From CUDA Programming Guide 4.2:
[...] at every instruction issue time, a warp scheduler selects a warp
that has threads ready to execute its next instruction (the active
threads of the warp) and issues the instruction to those threads.
So, the maximum number of concurrent running waprs per SM is equal to the number of warp schedulers (WS).
GeForce 580 has 2.1 architecture:
For devices of compute capability 2.x, a multiprocessor consists of: [...] 2 warp schedulers
This means, each SM of your GPU can run 2 warps = 64 threads concurrently, making it 448 threads total. Please note, however, that it's highly recommended to use much more threads than that:
The number of clock cycles it takes for a warp to be ready to execute
its next instruction is called the latency, and full utilization is
achieved when all warp schedulers always have some instruction to
issue for some warp at every clock cycle during that latency period,
or in other words, when latency is completely “hidden”.
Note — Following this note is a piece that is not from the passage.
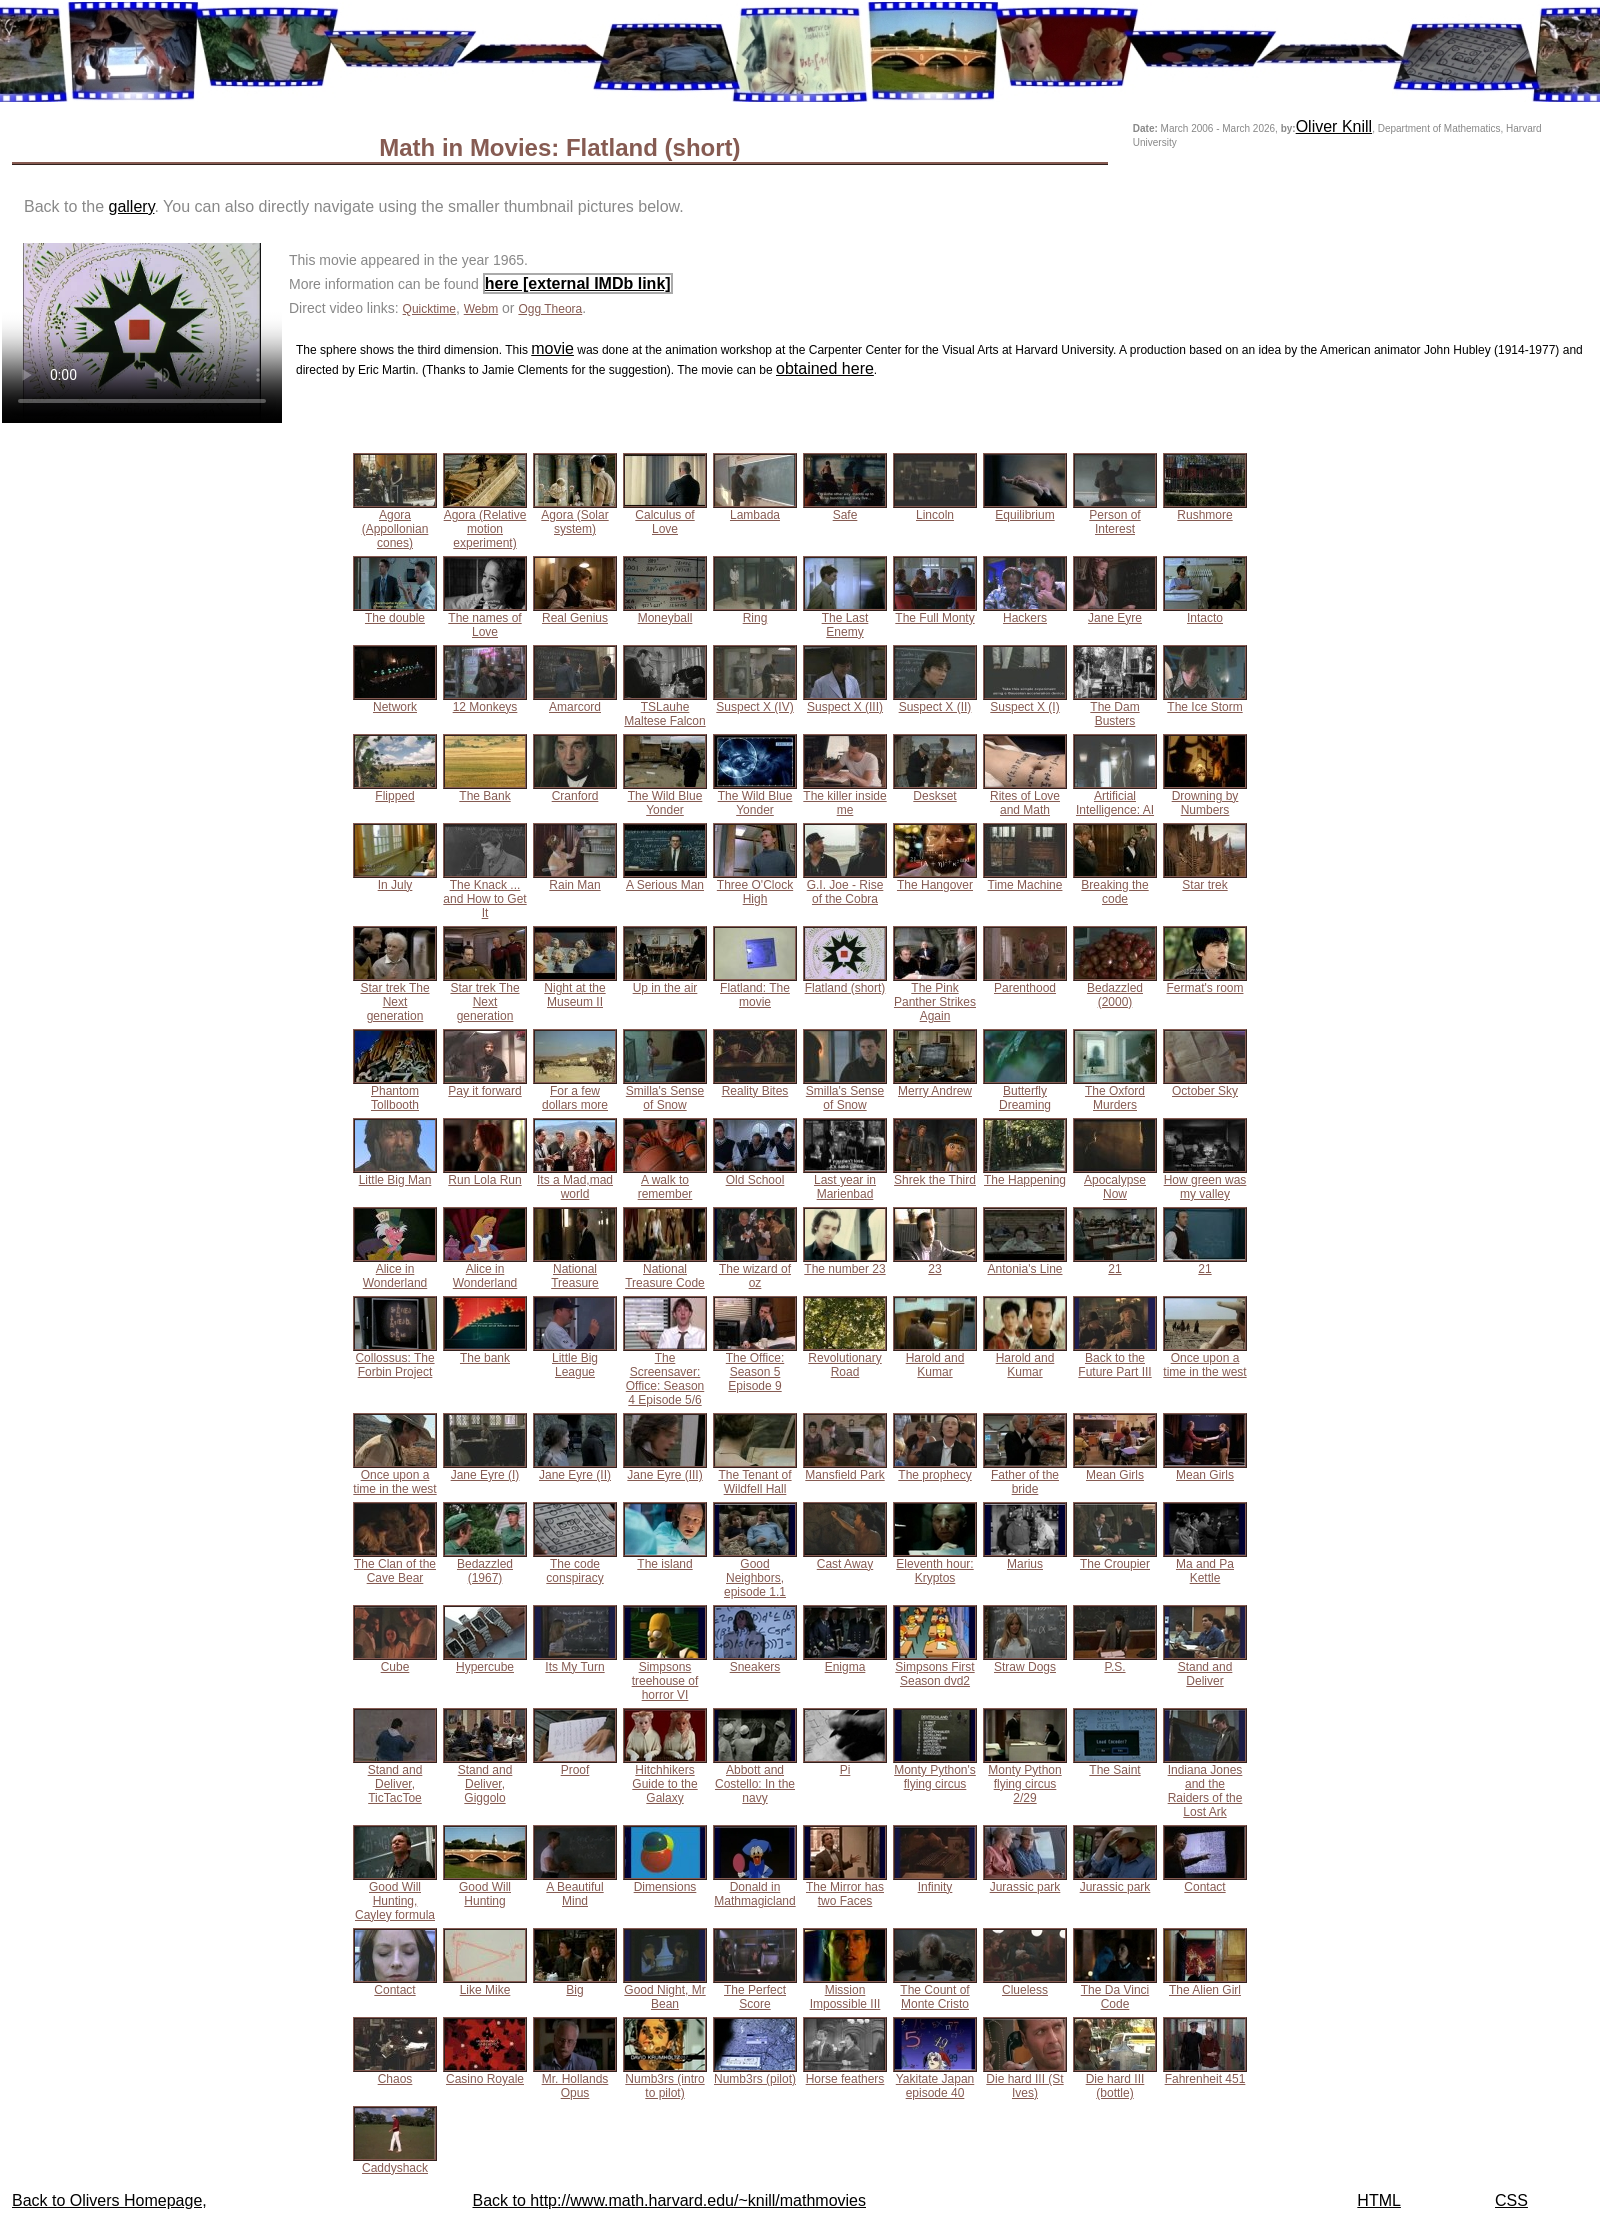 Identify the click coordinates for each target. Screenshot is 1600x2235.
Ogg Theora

Regarding your other questions: GeForce GTX690 has 3072 CUDA Cores. However, for CUDA it would seem like two separate GPUs with 1536 cores each, so it's not better then two GeForce 680, and the latter is easily overclocked judging by numerous online reviews. The largest memory among GPUs is installed in nVidia Tesla M2090: 6GiB of GDDR5 (512 CUDA Cores). I guess, soon the new family of Teslas, based on Kepler architecture like GeForce 6xx, will be released, but I haven't heard of any official announces.